‘Ceramics in the Expanded Field’ resurrects appreciation for clay and ceramics
Clay as the oldest medium has been used frequently by contemporary artists to create works of art. The excavation of archaeological sites has witnessed rarely found artifacts made of clay to hint at the cultural past of human life. With the rise of new media arts, conventional mediums such as clay have been relegated to the fringes of contemporary arts. Until recently, artists shared their renewed interest in ceramics with their creations to put it back in the spotlight to trace its malleability. The exhibition Ceramics in the expanded field at MASS MoCA, Massachusetts, provides an overview of works created with clay by artists of different generations as well as from different disciplinary backgrounds. The exhibition features the work of eight artists, including Nicole Cherubini, Armando Guadalupe Cortés, Francesca DiMattio, Jessica Jackson Hutchins, Kahlil Robert Irving, Anina Major, Rose B Simpson and Linda Sormin. Participating artists use clay as a material and integrate it into ceramic work with photography, video, painting, sculpture and performance.

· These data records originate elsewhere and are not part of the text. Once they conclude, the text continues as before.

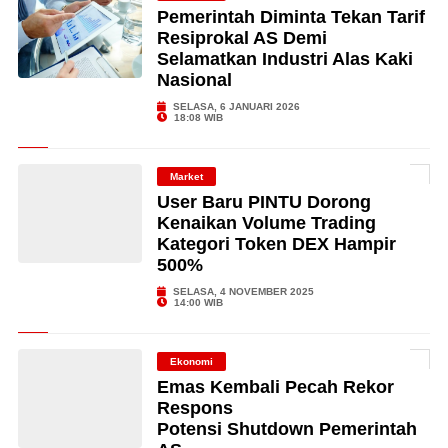
Pemerintah Diminta Tekan Tarif
Resiprokal AS Demi
Selamatkan Industri Alas Kaki
Nasional
SELASA, 6 JANUARI 2026
18:08 WIB
Market
User Baru PINTU Dorong
Kenaikan Volume Trading
Kategori Token DEX Hampir
500%
SELASA, 4 NOVEMBER 2025
14:00 WIB
Ekonomi
Emas Kembali Pecah Rekor
Respons
Potensi Shutdown Pemerintah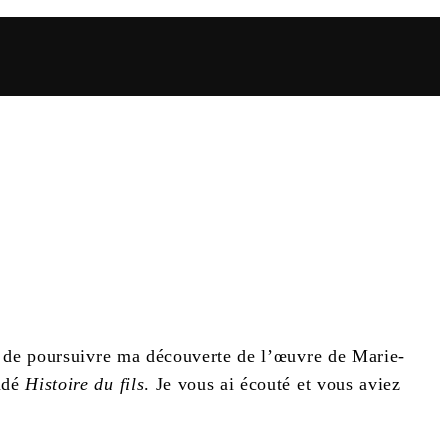
ie de poursuivre ma découverte de l’œuvre de Marie-
ndé
Histoire du fils
. Je vous ai écouté et vous aviez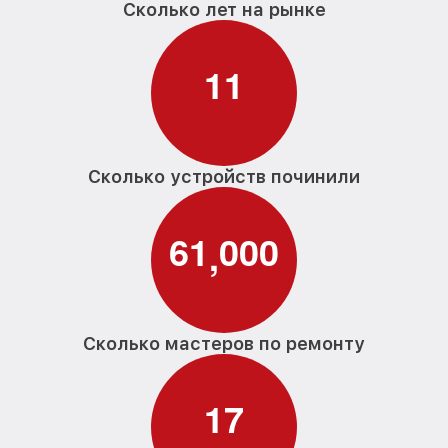
Сколько лет на рынке
1
1
Сколько устройств починили
6
1
0
0
0
,
Сколько мастеров по ремонту
1
7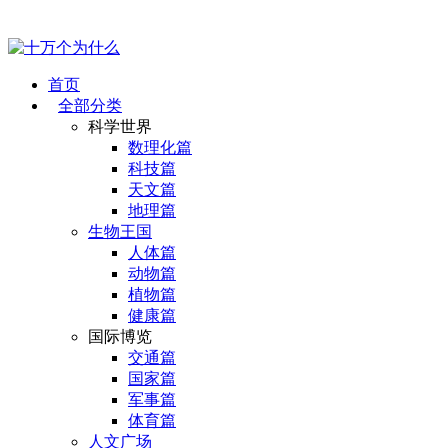
首页
全部分类
科学世界
数理化篇
科技篇
天文篇
地理篇
生物王国
人体篇
动物篇
植物篇
健康篇
国际博览
交通篇
国家篇
军事篇
体育篇
人文广场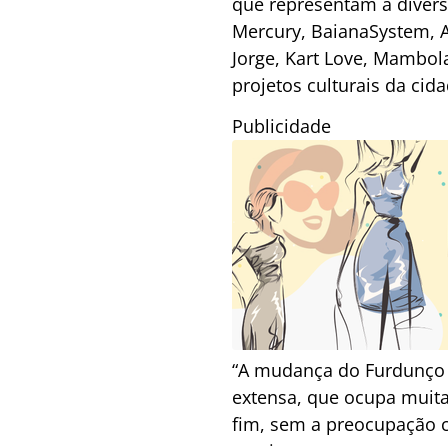
que representam a divers
Mercury, BaianaSystem, A
Jorge, Kart Love, Mambol
projetos culturais da cida
Publicidade
“A mudança do Furdunço 
extensa, que ocupa muita
fim, sem a preocupação 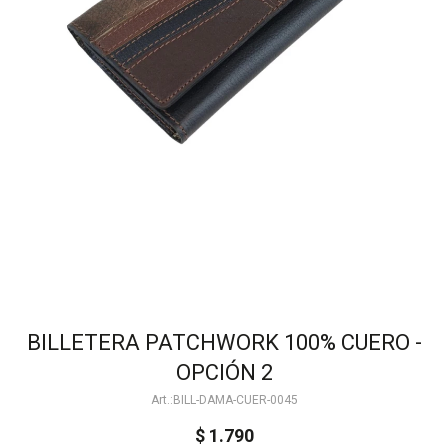
BILLETERA PATCHWORK 100% CUERO -
OPCIÓN 2
BILL-DAMA-CUER-0045
$
1.790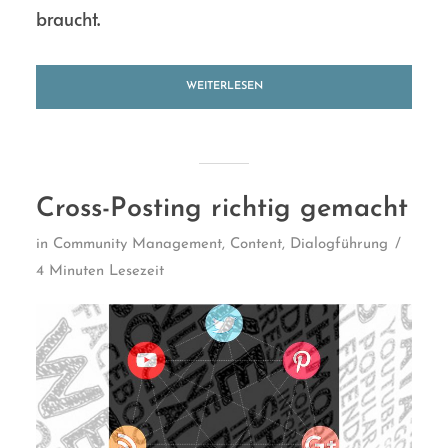
braucht.
WEITERLESEN
Cross-Posting richtig gemacht
in
Community Management
,
Content
,
Dialogführung
4 Minuten Lesezeit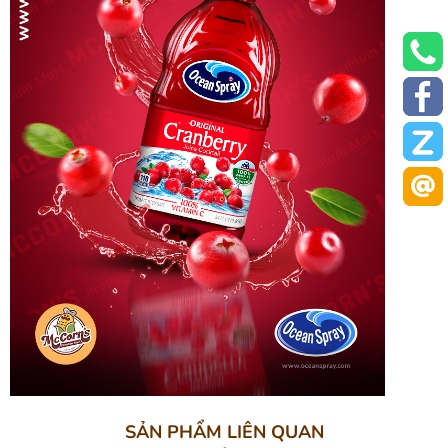
SẢN PHẨM LIÊN QUAN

The scale of the exhibition in the expansive galleries of MASS MoCA highlights how artists have experimented with material to create large-scale installations. Along with this, the vessel and figure synonymous with ceramic art are displayed to remind viewers of the daily presence of clay in many forms in our lives. The exhibition highlights the many stories in which each of the participating artists immerse themselves in order to initiate multifocal engagement not with each other, but also with the viewers. The curator of the exhibition, Susan Cross, in an interview with STIR, talks about the strengths and individuality of each artist as well as a number of concerns and common characteristics: “I started with a long list of artists in what is a diverse medium and exciting field, and ultimately chose the eight in the exhibit. They each integrate their clay work with other mediums or have a practice that includes multiple disciplines that inform and influence each other and ceramic work. They also all turn to the cultural and socio-political stories (from colonialism to capitalism) embedded in the material (and its segregation) while using it as a vehicle to change culture.

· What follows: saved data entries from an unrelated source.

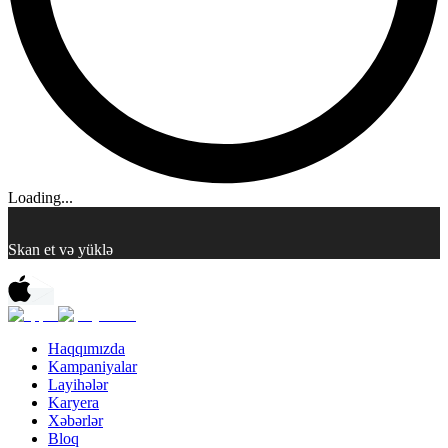
Loading...
Skan et və yüklə
Haqqımızda
Kampaniyalar
Layihələr
Karyera
Xəbərlər
Bloq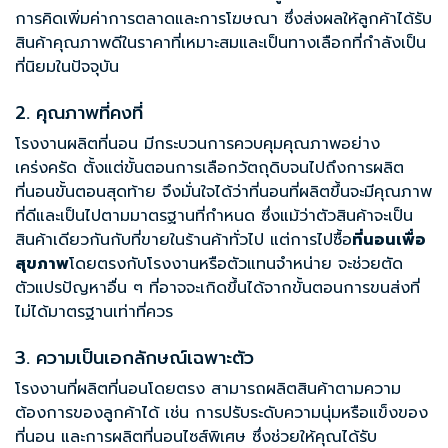
การคิดเพิ่มค่าการตลาดและการโฆษณา ซึ่งส่งผลให้ลูกค้าได้รับ
สินค้าคุณภาพดีในราคาที่เหมาะสมและเป็นทางเลือกที่กำลังเป็น
ที่นิยมในปัจจุบัน
2. คุณภาพที่คงที่
โรงงานผลิตที่นอน มีกระบวนการควบคุมคุณภาพอย่าง
เคร่งครัด ตั้งแต่ขั้นตอนการเลือกวัตถุดิบจนไปถึงการผลิต
ที่นอนขั้นตอนสุดท้าย จึงมั่นใจได้ว่าที่นอนที่ผลิตขึ้นจะมีคุณภาพ
ที่ดีและเป็นไปตามมาตรฐานที่กำหนด ซึ่งแม้ว่าตัวสินค้าจะเป็น
สินค้าเดียวกันกับที่ขายในร้านค้าทั่วไป แต่การไปซื้อ
ที่นอนเพื่อ
สุขภาพ
โดยตรงกับโรงงานหรือตัวแทนจำหน่าย จะช่วยตัด
ตัวแปรปัญหาอื่น ๆ ที่อาจจะเกิดขึ้นได้จากขั้นตอนการขนส่งที่
ไม่ได้มาตรฐานเท่าที่ควร
3. ความเป็นเอกลักษณ์เฉพาะตัว
โรงงานที่ผลิตที่นอนโดยตรง สามารถผลิตสินค้าตามความ
ต้องการของลูกค้าได้ เช่น การปรับระดับความนุ่มหรือแข็งของ
ที่นอน และการผลิตที่นอนไซส์พิเศษ ซึ่งช่วยให้คุณได้รับ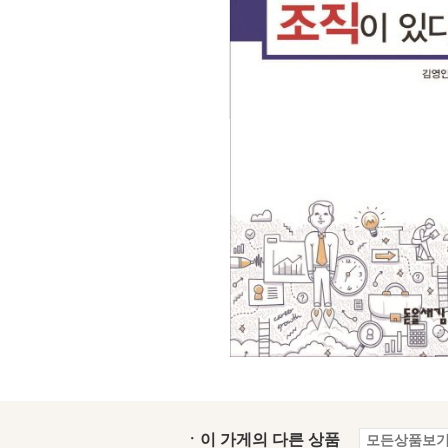
ㆍ이 가게의 다른 상품
모든상품보기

She adds, “Ultimately, the threads that connect the artists are conceptual rather than formal, allowing for a powerful range of approaches and aesthetics. With group exhibitions, I expressly give each artist sufficient space so that their works can be understood on their own as well as in dialogue with the other artists. Of course, I shape this conversation – or these conversations – with my curatorial choices, but it is always so exciting to see the ways unexpected things that installations once talk to each other about space – especially when there is new work.
The inherent fragility of the material could pose a challenge to artists just to mold it in such a way that the pieces bear traces of the delicacy – a reminiscence of the past for the viewer. Carrying forward this sense of fragility, Cross observes that the works carry an element of spontaneity that is linked to the rawness of the abstract accidental. She mentions how artists who work with ceramics tend to accept accidents – a necessity when working with breakable objects. “Many of the works in the exhibition deal explicitly with abstraction – and abstract painting in particular. The three artists who share the large three-story central gallery (Francesca di Mattio, Nicole Cherubini and Linda Sormin) all engage Nicole Cherubini’s platforms are actually named after Fragonard, and her approach to composition and color—the way she uses glazes, colored clay, even spray paint—is in very painterly effect.Francesca DiMattio is forming a painter as well as a sculptor, and this comes through in her tile mural, the black marks on the surface functioning as expressive brushstrokes – which also seem to echo in the Nicole and Linda’s work, as if these expressive paint marks moved through the gallery,” says Cross.
Serving both functional and decorative purposes, ceramic works have remained largely outside the realm of art lovers or critics. To challenge such visions, artists step out of fine art conventions to create a web of conversation around works created in clay and art forms such as metalwork, basket weaving, quilting, furniture, to name a few. “The show is full of stories,” Cross says and hopes, “Viewers get a feel for it and the alternative possibilities the performers imagine.” If works sculpted in clay over the years have been devalued in Western culture, then artists have succeeded in pushing back the values – and systems of oppression – that played a role.
The exhibition Ceramics in the expanded fieldtakes place at MASS MoCA, Massachusetts, through April 2023.